## Problem details
In the listing below, pick out lines with "توانید".
Data Block Start
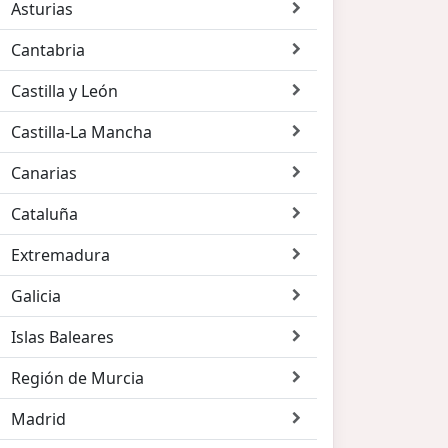
Asturias
Cantabria
Castilla y León
Castilla-La Mancha
Canarias
Cataluña
Extremadura
Galicia
Islas Baleares
Región de Murcia
Madrid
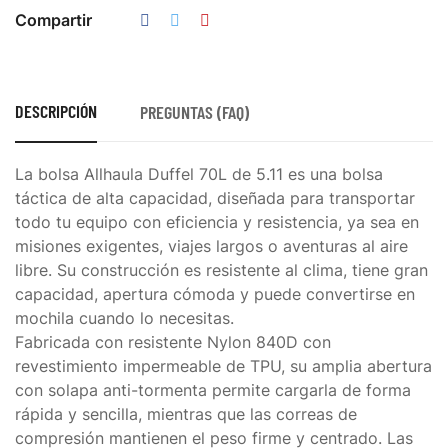
Compartir
DESCRIPCIÓN
PREGUNTAS (FAQ)
La bolsa Allhaula Duffel 70L de 5.11 es una bolsa
táctica de alta capacidad, diseñada para transportar
todo tu equipo con eficiencia y resistencia, ya sea en
misiones exigentes, viajes largos o aventuras al aire
libre. Su construcción es resistente al clima, tiene gran
capacidad, apertura cómoda y puede convertirse en
mochila cuando lo necesitas.
Fabricada con resistente Nylon 840D con
revestimiento impermeable de TPU, su amplia abertura
con solapa anti-tormenta permite cargarla de forma
rápida y sencilla, mientras que las correas de
compresión mantienen el peso firme y centrado. Las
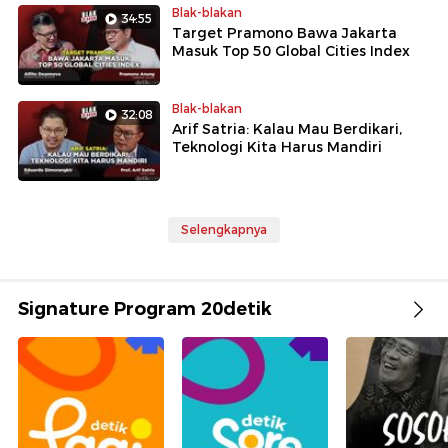
Blak-blakan
34:55
Target Pramono Bawa Jakarta
Masuk Top 50 Global Cities Index
Blak-blakan
32:08
Arif Satria: Kalau Mau Berdikari,
Teknologi Kita Harus Mandiri
Selengkapnya
Signature Program 20detik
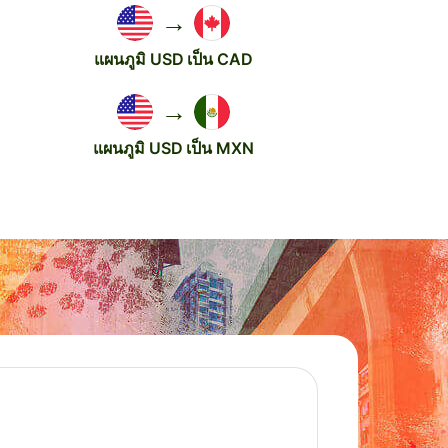
→
แผนภูมิ USD เป็น CAD
→
แผนภูมิ USD เป็น MXN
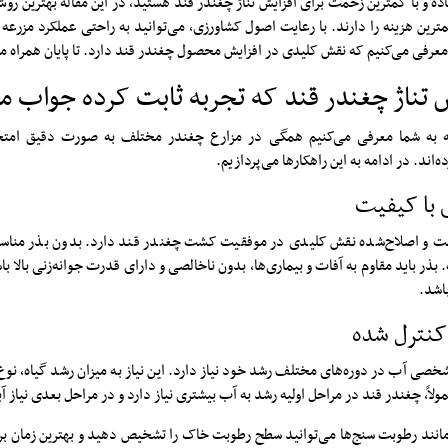
ساده و با کمترین زحمت برای افزایش تناژ چغندر قند هستید، در این مقاله بهترین رو
ترین هزینه را دارند. با رعایت اصول کشاورزی، می‌توانید به راحتی عملکرد مزرعه 
عرفی می‌کنیم که نقش کلیدی در افزایش محصول چغندر قند دارد. تا پایان همراه ما
یش تناژ چغندر قند که تجربه ثابت کرده جواب م
ه به شما معرفی می‌کنیم همگی در مزارع چغندر مختلف به صورت دقیق امتحان
ه‌اند. در ادامه به این راهکارها می‌پردازیم.
 با کیفیت
یت و اصلاح‌شده نقش کلیدی در موفقیت کشت چغندر قند دارد. بدون بذر مناس
بذر باید مقاوم به آفات و بیماری‌ها، بدون ناخالصی و دارای قدرت جوانه‌زنی بالا ب
باشد.
 کنترل شده
خصی آب در دوره‌های مختلف رشد خود نیاز دارد. این نیاز به میزان رشد گیاه، نو
لاً، چغندر قند در مراحل اولیه رشد به آب بیشتری نیاز دارد و در مراحل بعدی نیاز 
ی مانند رطوبت‌ سنج‌ها می‌توانید سطح رطوبت خاک را تشخیص دهید و بهترین زمان برا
Data Block End
## Completed exercise
ترین هزینه را دارند. با رعایت اصول کشاورزی، می‌توانید به راحتی عملکرد مزرعه 
ی مانند رطوبت‌ سنج‌ها می‌توانید سطح رطوبت خاک را تشخیص دهید و بهترین زمان برا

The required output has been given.